Lysophospholipids and Sphingolipids
These bioactive lipids comprise many compounds asymmetrically distributed in plasma membranes with glycerol or sphingosine as respective backbones, and are characterized by a great molecular diversity due to their linkage with other molecules, such as ethanolamine, choline, inositol, serine or and fatty acids (e.g., phosphoinositides, lysoglycerophospholipids, and ceramides). The detailed metabolic steps of these substances are illustrated in Figure 1. Biochemical interconversions between them and also into other classes of bioactive lipids, such as eicosanoids and eCBs, are also possible, thanks to the action of phospholipases, lipid kinases and lipid-phosphate phosphatases (68, 69). The most biologically active lysophospholipids, derived from membrane phospholipids by removal of one or both fatty acids, are lysophosphaditylcholine (LPC) and lysophosphatidilinositol (LPI), and their byproduct lysophosphatidic acid (LPA), which are signaling molecules involved in pivotal aspects of cellular and tissue biology, such as plasma membrane shaping (70), cell growth and death (71), and inflammatory cascades (72). LPC and LPA modulate immune responses mostly by controlling distribution, trafficking and activation of immune cells (72–75), and their sustained activation have been suggested to be linked with several chronic inflammatory diseases, including obesity and diabetes (76, 77), cancer (74), atherosclerosis (78) and RA (79, 80).

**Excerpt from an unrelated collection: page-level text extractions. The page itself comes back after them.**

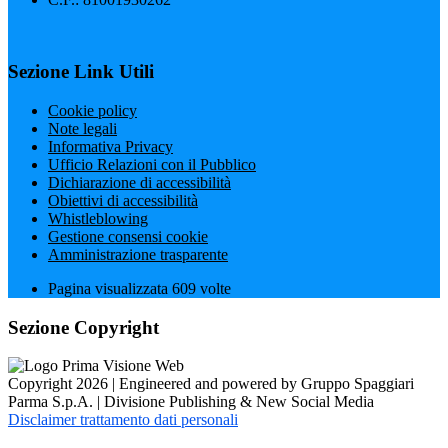
Sezione Link Utili
Cookie policy
Note legali
Informativa Privacy
Ufficio Relazioni con il Pubblico
Dichiarazione di accessibilità
Obiettivi di accessibilità
Whistleblowing
Gestione consensi cookie
Amministrazione trasparente
Pagina visualizzata
609
volte
Sezione Copyright
Copyright 2026 | Engineered and powered by Gruppo Spaggiari
Parma S.p.A. | Divisione Publishing & New Social Media
Disclaimer trattamento dati personali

On the other hand, the main active sphingolipids, whose peculiar chemical structure has baffled scientists for a long time (hence their name, inspired by the Egyptian Sphynx) (81), are ceramide and their byproducts ceramide 1-phosphate (C1P) and sphingosine 1-phosphate (S1P), shown in Figure 1 (69). Sphingolipids participate in numerous inflammatory processes and are responsible for controlling intracellular trafficking and signaling, cell growth, adhesion, vascularization, survival, and apoptosis (9, 68, 82), even though specific receptors have only been identified for S1P. The role of these three sphingolipids in chronic inflammation has been extensively investigated in the past decade, and have been mostly associated with immune-dependent and vascular-related chronic inflammatory diseases, including diabetes and obesity, COPD, IBD and neuroinflammatory disorders. For instance, an excessive ceramide signaling determines adipose tissue inflammation and insulin resistance, leading to obesity and type-2 diabetes, by inducing overactive immune cells like macrophages and B cells (81–83). Of note, most of the pro-inflammatory activities of ceramide seem to be mediated through its C1P and S1P metabolites. The former enhances both acute and chronic inflammatory responses by promoting phospholipase A2-mediated eicosanoid storm and by inducing cytokine production (84, 85). However, ceramide and C1P have also been shown to negatively regulate some pro-inflammatory cytokines (86, 87), suggesting a more complex role for them in inflammation. Furthermore, C1P has also been reported to impact on insulin resistance-induced type-2 diabetes and metabolic syndrome (82), as well as to induce cell migration in several cellular models of monocytes/macrophages and endothelial cells, as reviewed in Ref. (82), implying that this bioactive lipid might be involved in chronic inflammatory diseases characterized by migration of immune cells to inappropriate sites, such as IBD, atherosclerosis, and MS. Ceramide and its metabolites are also involved in the physiological regulation of endothelial/vascular integrity and function, whereby alterations of these sphingolipids are associated with vascular dysfunctions, and thus with chronic inflammatory states (88, 89).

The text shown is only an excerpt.